TRY IT: Report each line from the entries in which "cạnh" can be found.
--*--
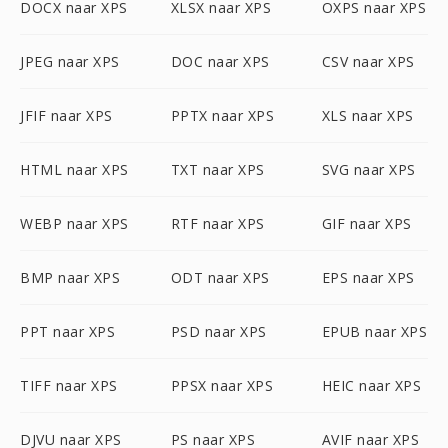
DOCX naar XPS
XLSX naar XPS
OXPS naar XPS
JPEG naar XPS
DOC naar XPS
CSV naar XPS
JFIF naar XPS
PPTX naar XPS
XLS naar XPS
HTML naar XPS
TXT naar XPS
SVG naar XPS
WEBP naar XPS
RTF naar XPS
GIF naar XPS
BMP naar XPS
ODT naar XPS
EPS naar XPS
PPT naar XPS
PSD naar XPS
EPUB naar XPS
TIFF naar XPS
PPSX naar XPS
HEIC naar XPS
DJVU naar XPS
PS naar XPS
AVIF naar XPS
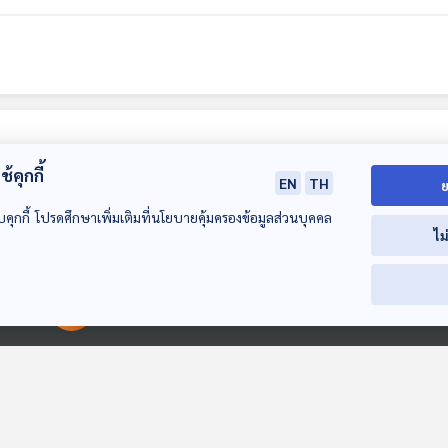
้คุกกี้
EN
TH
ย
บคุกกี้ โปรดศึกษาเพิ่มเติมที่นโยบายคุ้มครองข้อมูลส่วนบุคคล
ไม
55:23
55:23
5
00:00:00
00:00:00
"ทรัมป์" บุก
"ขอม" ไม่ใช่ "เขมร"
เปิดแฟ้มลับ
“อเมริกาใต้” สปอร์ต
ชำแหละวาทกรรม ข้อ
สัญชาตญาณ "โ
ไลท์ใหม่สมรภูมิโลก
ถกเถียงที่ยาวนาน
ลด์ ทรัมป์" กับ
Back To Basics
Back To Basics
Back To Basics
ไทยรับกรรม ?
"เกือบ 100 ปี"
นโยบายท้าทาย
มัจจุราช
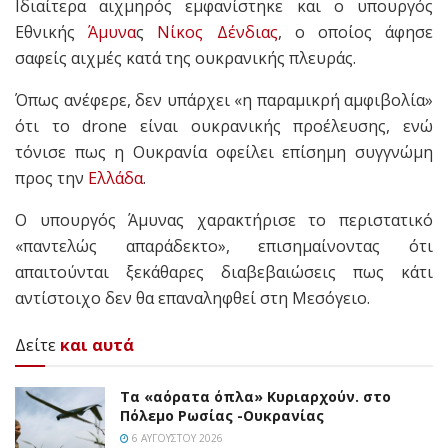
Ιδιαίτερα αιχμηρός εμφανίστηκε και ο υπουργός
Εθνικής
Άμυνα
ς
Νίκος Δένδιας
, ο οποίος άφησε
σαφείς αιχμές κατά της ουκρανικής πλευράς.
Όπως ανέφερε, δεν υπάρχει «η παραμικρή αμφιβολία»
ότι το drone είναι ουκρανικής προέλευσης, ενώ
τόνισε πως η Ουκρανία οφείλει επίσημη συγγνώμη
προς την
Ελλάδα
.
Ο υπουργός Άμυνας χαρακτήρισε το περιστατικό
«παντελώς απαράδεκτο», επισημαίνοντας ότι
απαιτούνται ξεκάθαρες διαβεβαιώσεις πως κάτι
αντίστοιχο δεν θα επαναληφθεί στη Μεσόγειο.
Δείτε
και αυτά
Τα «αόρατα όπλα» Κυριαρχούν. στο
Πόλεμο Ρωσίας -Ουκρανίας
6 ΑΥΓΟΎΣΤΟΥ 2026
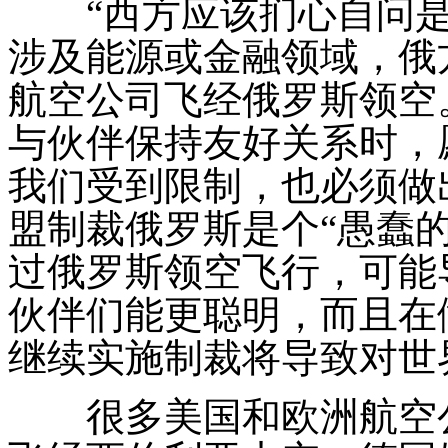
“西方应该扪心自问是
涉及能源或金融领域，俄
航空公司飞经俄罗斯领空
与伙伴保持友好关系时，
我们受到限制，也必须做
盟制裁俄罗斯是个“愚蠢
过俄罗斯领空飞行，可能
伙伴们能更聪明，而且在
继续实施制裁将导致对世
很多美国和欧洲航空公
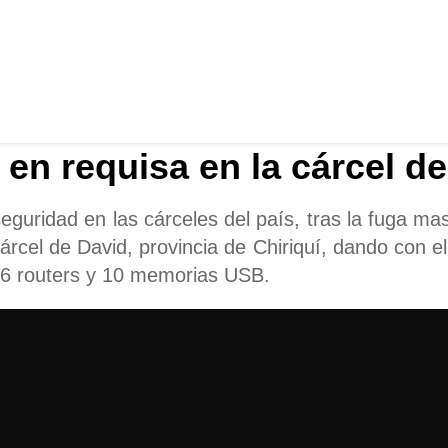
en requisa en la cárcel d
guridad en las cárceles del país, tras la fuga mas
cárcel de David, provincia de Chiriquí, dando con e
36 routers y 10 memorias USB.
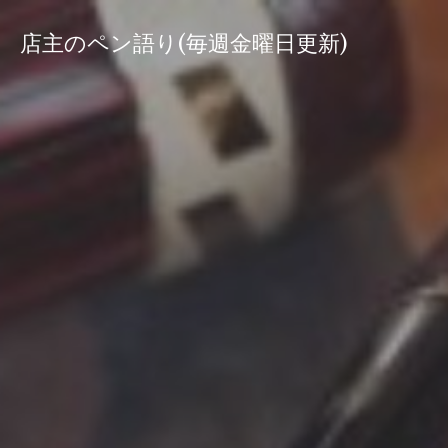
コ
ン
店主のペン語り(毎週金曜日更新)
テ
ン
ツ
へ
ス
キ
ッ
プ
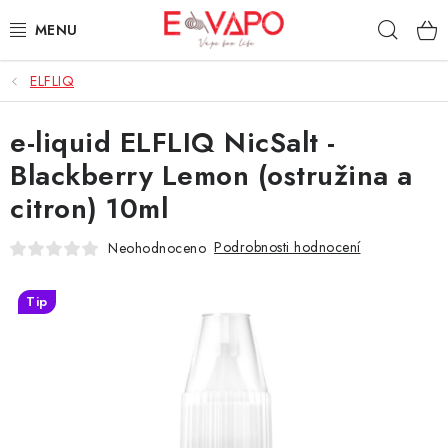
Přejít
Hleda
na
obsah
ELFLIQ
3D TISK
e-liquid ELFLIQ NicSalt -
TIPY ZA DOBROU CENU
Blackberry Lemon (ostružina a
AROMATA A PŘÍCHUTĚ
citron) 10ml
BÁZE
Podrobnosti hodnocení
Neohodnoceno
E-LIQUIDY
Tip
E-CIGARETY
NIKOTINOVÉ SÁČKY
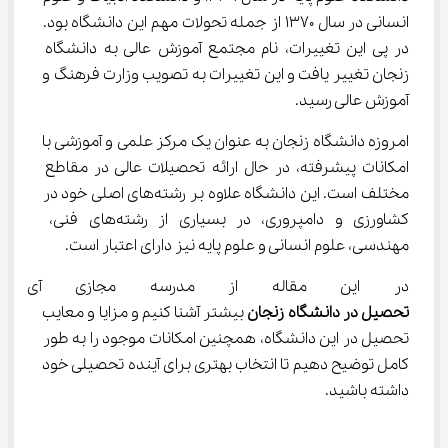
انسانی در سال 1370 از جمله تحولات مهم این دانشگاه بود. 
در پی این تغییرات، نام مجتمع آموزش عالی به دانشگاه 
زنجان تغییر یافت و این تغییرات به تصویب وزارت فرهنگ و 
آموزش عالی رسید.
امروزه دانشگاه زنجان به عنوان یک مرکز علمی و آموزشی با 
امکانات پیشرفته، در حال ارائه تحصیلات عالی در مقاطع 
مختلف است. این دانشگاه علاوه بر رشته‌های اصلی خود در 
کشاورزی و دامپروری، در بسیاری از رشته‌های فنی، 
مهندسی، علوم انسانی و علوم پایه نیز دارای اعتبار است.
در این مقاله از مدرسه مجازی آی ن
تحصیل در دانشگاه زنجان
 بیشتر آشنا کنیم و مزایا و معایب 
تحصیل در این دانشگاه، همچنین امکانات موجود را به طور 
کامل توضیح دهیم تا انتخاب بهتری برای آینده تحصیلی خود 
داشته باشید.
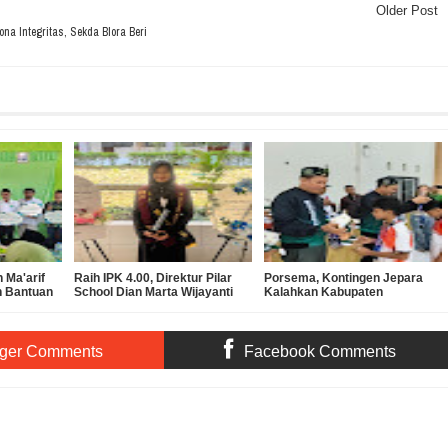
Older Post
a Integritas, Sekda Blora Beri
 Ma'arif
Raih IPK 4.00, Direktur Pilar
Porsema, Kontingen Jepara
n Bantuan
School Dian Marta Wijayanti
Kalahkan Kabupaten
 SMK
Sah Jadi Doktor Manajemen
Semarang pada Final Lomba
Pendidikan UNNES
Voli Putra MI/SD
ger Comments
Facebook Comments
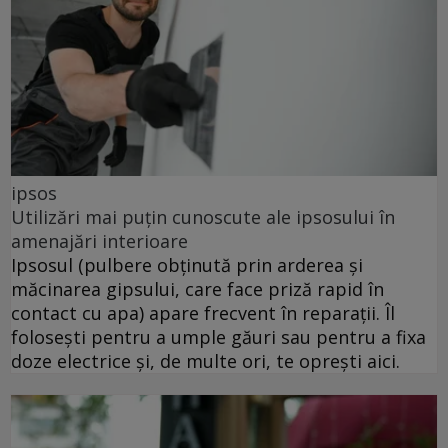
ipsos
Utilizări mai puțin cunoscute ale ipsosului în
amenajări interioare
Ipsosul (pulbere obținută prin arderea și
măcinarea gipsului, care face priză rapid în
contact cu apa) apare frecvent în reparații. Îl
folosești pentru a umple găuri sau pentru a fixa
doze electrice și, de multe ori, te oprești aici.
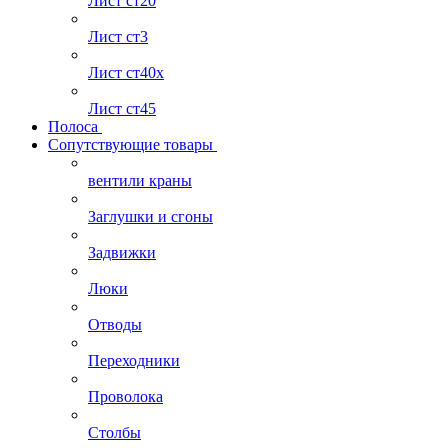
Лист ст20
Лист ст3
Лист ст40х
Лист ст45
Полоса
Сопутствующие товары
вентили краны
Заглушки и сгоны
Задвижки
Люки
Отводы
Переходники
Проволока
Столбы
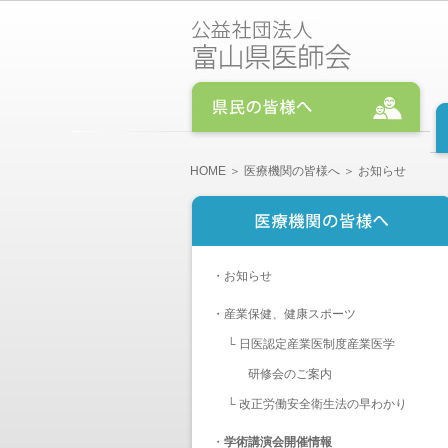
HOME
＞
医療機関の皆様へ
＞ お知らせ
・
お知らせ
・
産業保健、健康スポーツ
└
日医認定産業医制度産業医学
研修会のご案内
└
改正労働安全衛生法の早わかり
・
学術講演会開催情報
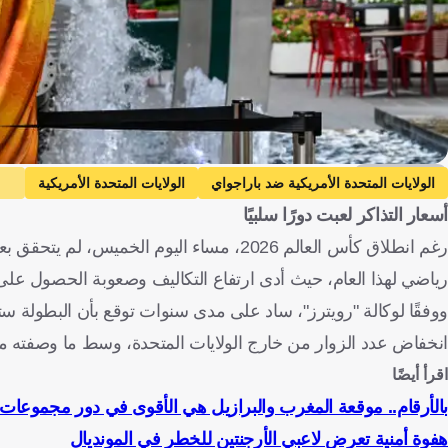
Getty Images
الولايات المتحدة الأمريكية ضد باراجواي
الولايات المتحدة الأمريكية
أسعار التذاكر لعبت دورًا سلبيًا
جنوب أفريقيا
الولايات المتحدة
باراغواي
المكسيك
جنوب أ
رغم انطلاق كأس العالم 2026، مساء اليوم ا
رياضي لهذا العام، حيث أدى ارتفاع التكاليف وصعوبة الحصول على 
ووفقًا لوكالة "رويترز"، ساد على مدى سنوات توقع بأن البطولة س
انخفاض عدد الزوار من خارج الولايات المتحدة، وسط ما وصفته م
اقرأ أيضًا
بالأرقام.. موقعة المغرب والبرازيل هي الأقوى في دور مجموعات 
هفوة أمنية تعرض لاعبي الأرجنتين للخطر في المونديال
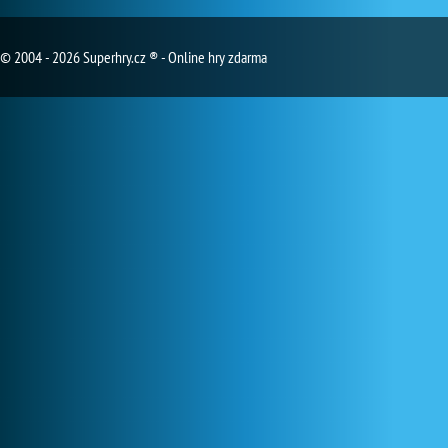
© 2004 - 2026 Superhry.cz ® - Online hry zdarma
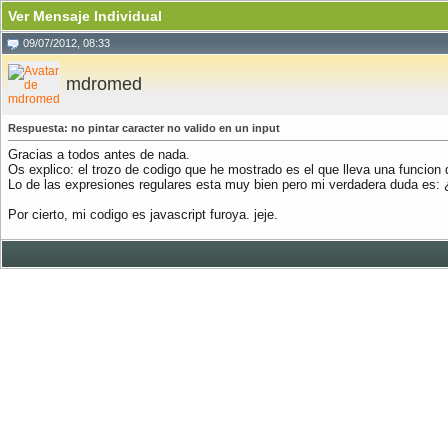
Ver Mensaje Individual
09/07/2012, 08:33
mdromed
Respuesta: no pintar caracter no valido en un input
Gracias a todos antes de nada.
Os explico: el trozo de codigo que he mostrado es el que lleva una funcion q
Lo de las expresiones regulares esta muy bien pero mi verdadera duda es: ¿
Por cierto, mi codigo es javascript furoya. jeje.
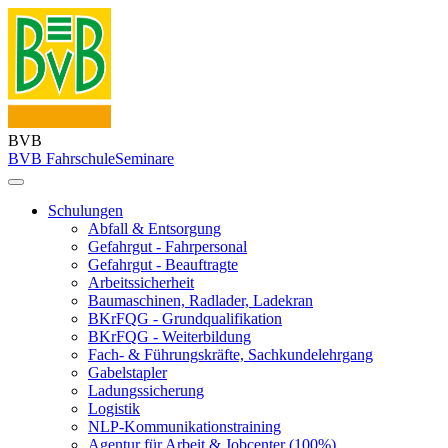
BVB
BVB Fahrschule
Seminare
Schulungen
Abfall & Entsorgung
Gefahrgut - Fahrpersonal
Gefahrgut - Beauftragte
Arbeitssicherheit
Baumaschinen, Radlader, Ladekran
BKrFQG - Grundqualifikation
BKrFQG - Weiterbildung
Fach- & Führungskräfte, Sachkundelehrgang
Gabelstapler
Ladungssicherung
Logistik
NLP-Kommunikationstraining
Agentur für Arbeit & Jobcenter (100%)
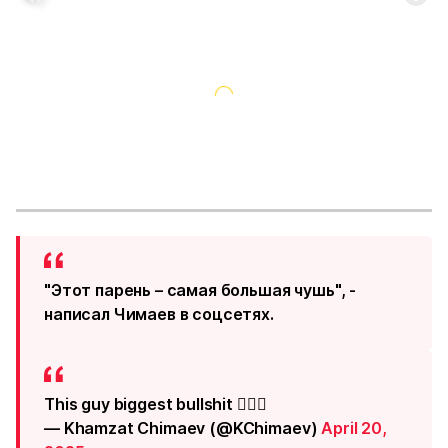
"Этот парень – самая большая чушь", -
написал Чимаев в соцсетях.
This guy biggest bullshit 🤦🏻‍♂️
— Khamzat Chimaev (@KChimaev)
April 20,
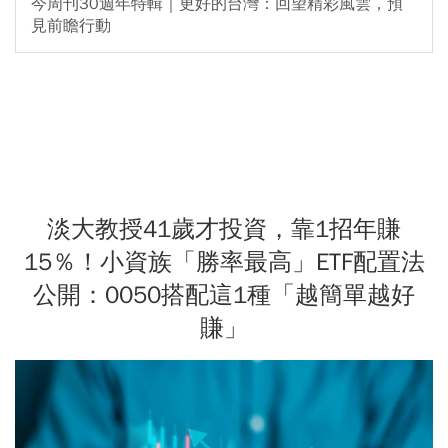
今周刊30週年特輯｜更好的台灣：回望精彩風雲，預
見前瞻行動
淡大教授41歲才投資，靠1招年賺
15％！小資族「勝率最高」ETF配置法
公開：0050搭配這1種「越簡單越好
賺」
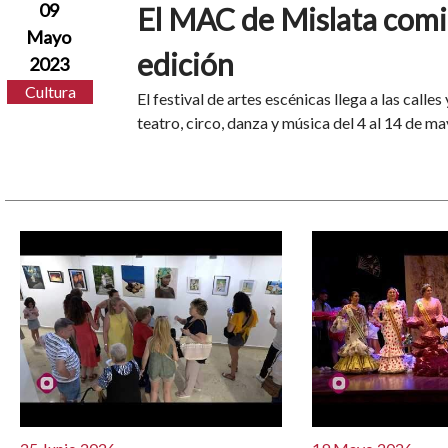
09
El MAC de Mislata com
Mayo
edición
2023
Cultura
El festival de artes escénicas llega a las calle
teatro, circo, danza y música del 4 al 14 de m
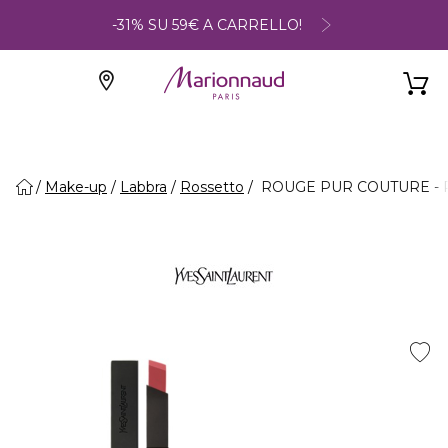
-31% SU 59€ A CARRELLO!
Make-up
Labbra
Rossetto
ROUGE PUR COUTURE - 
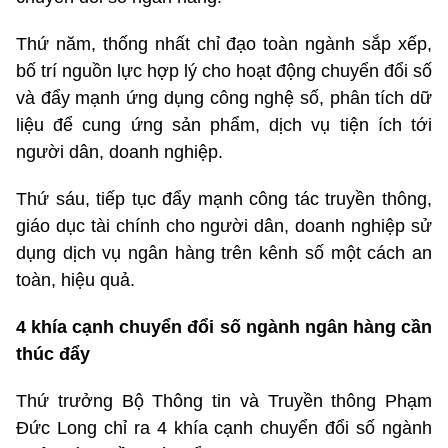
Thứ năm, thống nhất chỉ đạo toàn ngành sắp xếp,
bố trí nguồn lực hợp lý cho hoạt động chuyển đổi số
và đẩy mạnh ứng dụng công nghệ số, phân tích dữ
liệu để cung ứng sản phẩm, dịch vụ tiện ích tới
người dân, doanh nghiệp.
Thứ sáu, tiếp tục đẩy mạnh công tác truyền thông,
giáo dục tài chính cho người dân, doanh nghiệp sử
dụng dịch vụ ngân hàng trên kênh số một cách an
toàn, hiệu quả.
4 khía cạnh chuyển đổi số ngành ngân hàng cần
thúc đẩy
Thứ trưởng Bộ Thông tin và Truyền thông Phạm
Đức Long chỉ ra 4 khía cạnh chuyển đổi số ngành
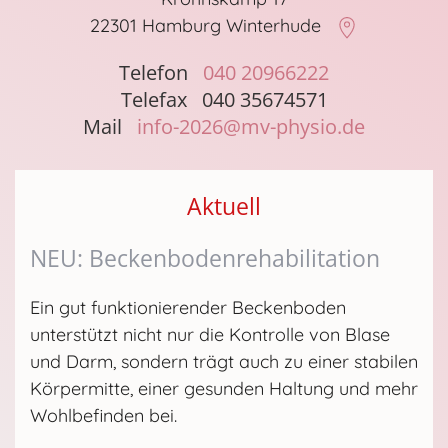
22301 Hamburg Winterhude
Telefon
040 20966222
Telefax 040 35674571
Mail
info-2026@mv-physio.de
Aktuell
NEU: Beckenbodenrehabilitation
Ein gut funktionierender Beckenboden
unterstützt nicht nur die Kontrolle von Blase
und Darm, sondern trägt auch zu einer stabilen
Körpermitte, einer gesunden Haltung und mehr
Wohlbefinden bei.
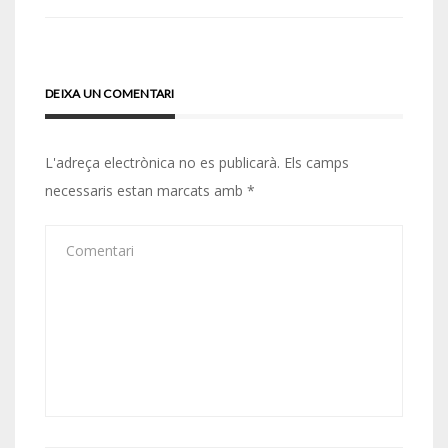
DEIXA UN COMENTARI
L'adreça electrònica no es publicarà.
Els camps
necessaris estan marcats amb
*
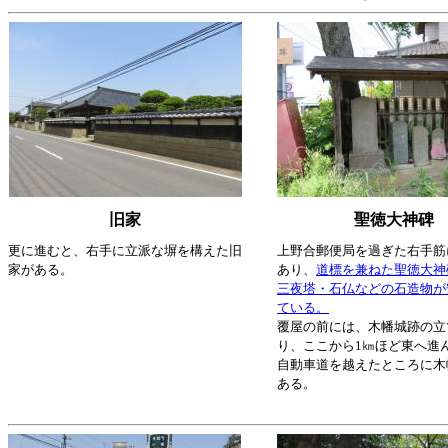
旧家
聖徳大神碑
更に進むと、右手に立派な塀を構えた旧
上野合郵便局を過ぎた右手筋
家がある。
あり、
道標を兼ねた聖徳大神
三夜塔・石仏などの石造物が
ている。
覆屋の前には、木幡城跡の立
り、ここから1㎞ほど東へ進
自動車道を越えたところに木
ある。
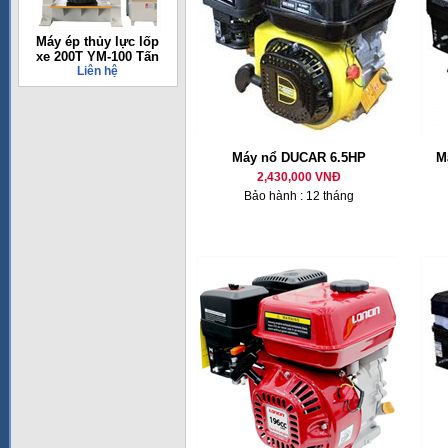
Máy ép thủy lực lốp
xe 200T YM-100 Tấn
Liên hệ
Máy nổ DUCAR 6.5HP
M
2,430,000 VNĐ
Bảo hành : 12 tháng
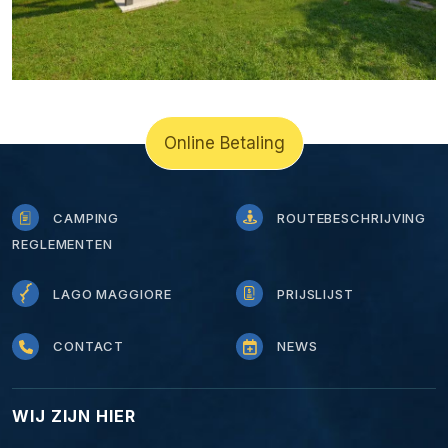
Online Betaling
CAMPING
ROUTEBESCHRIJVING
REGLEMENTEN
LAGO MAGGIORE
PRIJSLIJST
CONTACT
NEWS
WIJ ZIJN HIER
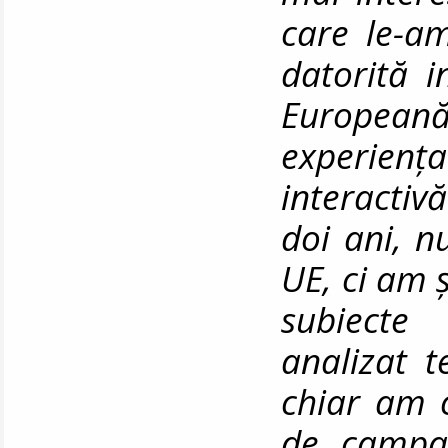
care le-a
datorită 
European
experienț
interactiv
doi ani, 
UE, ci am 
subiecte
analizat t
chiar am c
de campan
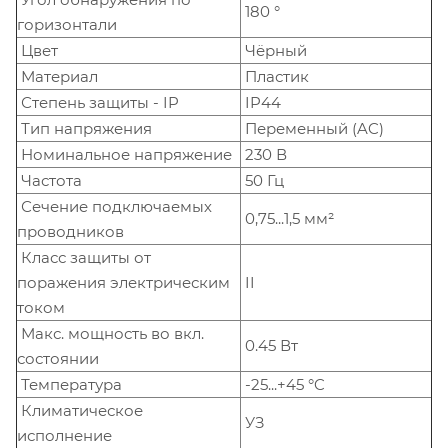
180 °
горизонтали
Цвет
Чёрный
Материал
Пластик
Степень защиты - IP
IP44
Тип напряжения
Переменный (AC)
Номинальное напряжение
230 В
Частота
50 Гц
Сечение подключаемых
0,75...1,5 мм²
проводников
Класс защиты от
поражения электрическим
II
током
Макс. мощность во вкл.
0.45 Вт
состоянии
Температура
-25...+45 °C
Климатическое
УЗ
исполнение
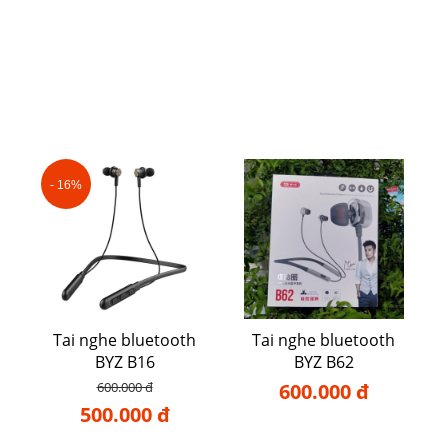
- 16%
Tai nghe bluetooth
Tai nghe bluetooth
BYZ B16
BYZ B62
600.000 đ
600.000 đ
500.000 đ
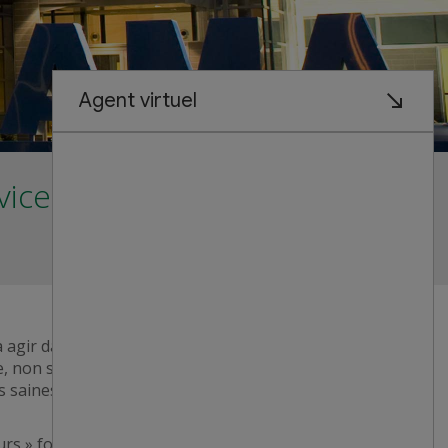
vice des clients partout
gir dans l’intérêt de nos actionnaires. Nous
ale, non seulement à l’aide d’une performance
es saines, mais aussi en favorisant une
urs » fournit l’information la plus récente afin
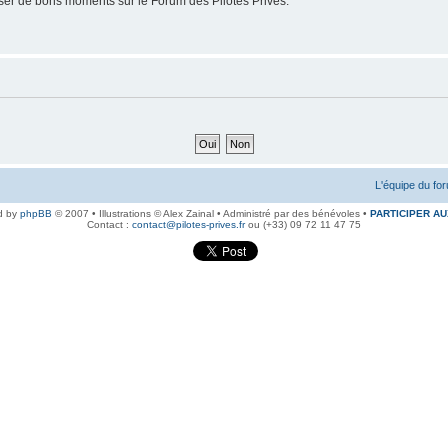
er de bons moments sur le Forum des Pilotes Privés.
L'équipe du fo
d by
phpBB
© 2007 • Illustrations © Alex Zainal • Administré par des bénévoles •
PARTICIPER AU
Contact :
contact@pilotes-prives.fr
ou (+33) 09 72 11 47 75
--*--
TASK OUTPUT:
4 khía cạnh chuyển đổi số ngành ngân hàng cần
Đức Long chỉ ra 4 khía cạnh chuyển đổi số ngành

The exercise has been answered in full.